Evaluation Configuration is the practice of defining reusable LLM-as-a-judge evaluation criteria through templates and binding those templates to production traces via job configurations with filter, sampling, and delay rules.

Description

In any LLM engineering platform, the ability to systematically evaluate the quality of AI-generated outputs is essential. Evaluation Configuration addresses this need by decomposing the problem into two distinct artifacts:

  1. Eval Templates define what to evaluate. A template encapsulates a prompt (with variable placeholders), the LLM model and provider to use, model parameters (temperature, max tokens, etc.), and an output schema that constrains the LLM judge's response to a structured format containing a numeric score and a textual reasoning. Templates are versioned by name within a project, allowing iterative refinement without disrupting running evaluations.
  1. Job Configurations define when and how to evaluate. A job configuration binds a template to a target object type (trace or dataset), applies optional filters to select only matching traces, maps template variables to specific columns of trace or observation data, sets a sampling rate (0 to 1) to control evaluation volume, and specifies a delay (in milliseconds) to allow trace data to settle before evaluation begins.
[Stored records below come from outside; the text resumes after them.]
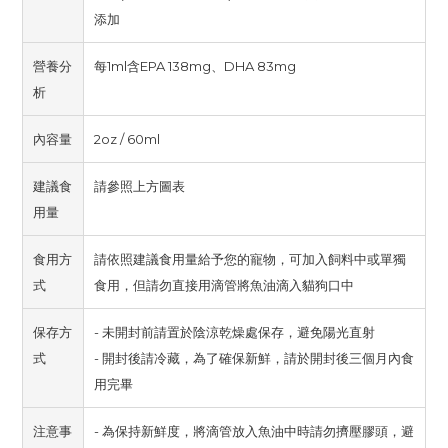
添加
營養分
每1ml含EPA 138mg、DHA 83mg
析
內容量
2oz / 60ml
建議食
請參照上方圖表
用量
食用方
請依照建議食用量給予您的寵物，可加入飼料中或單獨
式
食用，但請勿直接用滴管將魚油滴入貓狗口中
保存方
- 未開封前請置於陰涼乾燥處保存，避免陽光直射
式
- 開封後請冷藏，為了確保新鮮，請於開封後三個月內食
用完畢
注意事
- 為保持新鮮度，將滴管放入魚油中時請勿擠壓膠頭，避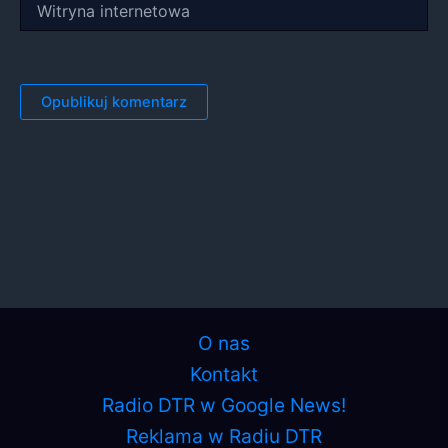
internetowa
O nas
Kontakt
Radio DTR w Google News!
Reklama w Radiu DTR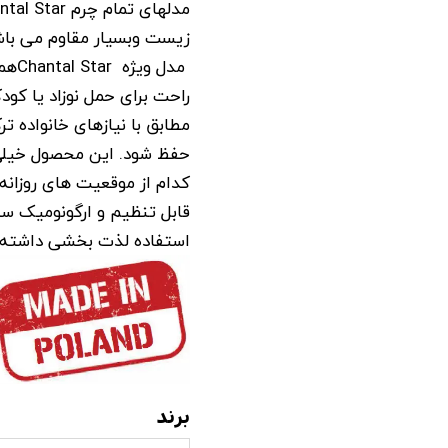
زیست وبسیار مقاوم می باش
مدل 
راحت برای حمل نوزاد یا کو
مطابق با نیازهای خانواده ت
حفظ شود. این محصول خیلی 
کدام از موقعیت های روزان
قابل تنظیم و ارگونومیک س
استفاده لذت بخشی داشته 
برند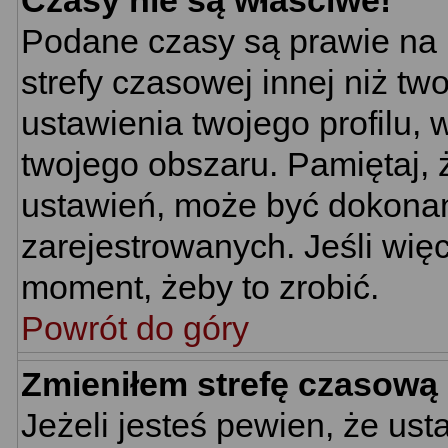
Czasy nie są właściwe!
Podane czasy są prawie na 
strefy czasowej innej niż two
ustawienia twojego profilu,
twojego obszaru. Pamiętaj, 
ustawień, może być dokona
zarejestrowanych. Jeśli więc
moment, żeby to zrobić.
Powrót do góry
Zmieniłem strefę czasową 
Jeżeli jesteś pewien, że us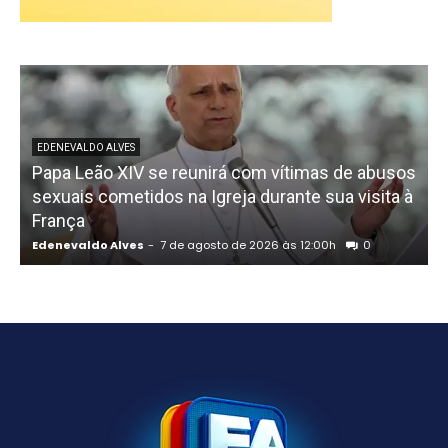
EDENEVALDO ALVES
Papa Leão XIV se reunirá com vítimas de abusos
sexuais cometidos na Igreja durante sua visita à
França
Edenevaldo Alves
-
7 de agosto de 2026 às 12:00h
0
E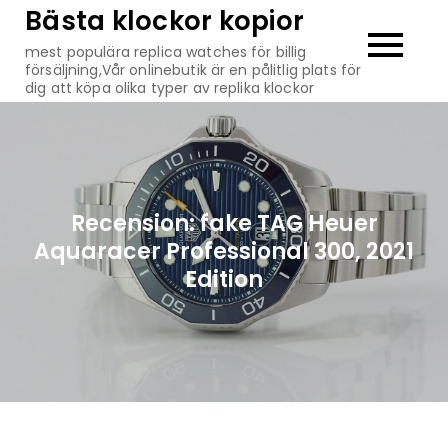
Hoppa
Bästa klockor kopior
till
mest populära replica watches för billig
innehåll
försäljning,Vår onlinebutik är en pålitlig plats för
dig att köpa olika typer av replika klockor
Recension: fake TAG Heuer
Aquaracer Professional 300, 2021
Edition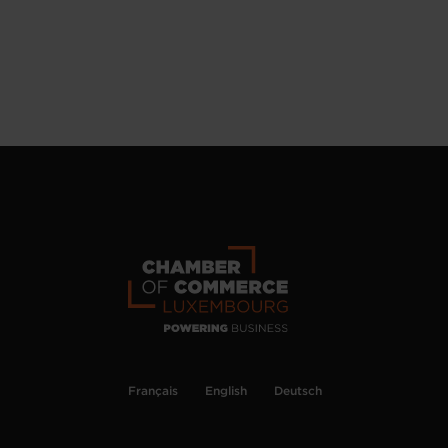
Français
English
Deutsch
This separation of concerns enables teams to maintain a library of evaluation criteria independently from the operational rules that govern their application. A single template can be referenced by multiple job configurations with different filter and sampling settings.

Usage

Use Evaluation Configuration when:

  • You need to define a new quality metric for LLM outputs (e.g., relevance, factual accuracy, tone)
  • You want to apply the same evaluation logic across different trace populations with varying filter criteria
  • You need to control the cost of evaluations by applying sampling rates less than 1.0
  • You want to evaluate both new incoming traces and historical (existing) traces retroactively
  • You are iterating on an evaluation prompt and need to version templates while keeping job configurations stable

Theoretical Basis

The Evaluation Configuration principle follows a template-binding pattern that separates the evaluation definition from its application context:

Step 1 - Template Creation:

TEMPLATE = {
  name: unique identifier within project,
  version: auto-incremented integer,
  prompt: string with {{variable}} placeholders,
  model: LLM model identifier (or null for project default),
  provider: LLM provider adapter (or null for project default),
  modelParams: { temperature, maxTokens, topP, ... },
  outputSchema: {
    score: description string for the numeric score field,
    reasoning: description string for the reasoning field
  },
  vars: list of variable names referenced in the prompt
}

Step 2 - Template Validation:

Before persisting a template, the system validates the model configuration by:

  1. Resolving the model provider and API key (using explicit values or project-level defaults)
  2. Making a test structured-output call to the LLM to confirm the key and model support structured output
  3. Rejecting the template if validation fails, preventing broken evaluations from being created

Step 3 - Job Configuration Creation:

JOB_CONFIG = {
  evalTemplateId: reference to a specific template version,
  scoreName: name of the score to produce,
  target: "trace" or "dataset",
  filter: array of filter conditions on trace/dataset columns,
  variableMapping: array mapping template vars to data sources,
  sampling: float in (0, 1] controlling execution probability,
  delay: milliseconds to wait before executing evaluation,
  timeScope: ["NEW"] or ["EXISTING"] or ["NEW", "EXISTING"],
  status: "ACTIVE" | "INACTIVE"
}

Step 4 - Time Scope Handling:

When a job configuration includes "EXISTING" in its time scope, a batch action is enqueued to retroactively apply the evaluation to all matching historical traces. This allows teams to backfill scores for traces that were ingested before the evaluator was created.

Step 5 - Template Version Propagation:

When a new version of a template is created with the UPDATE referencing mode, all active job configurations that reference any prior version of the same template are automatically updated to reference the new version. This ensures evaluations always use the latest prompt without manual reconfiguration.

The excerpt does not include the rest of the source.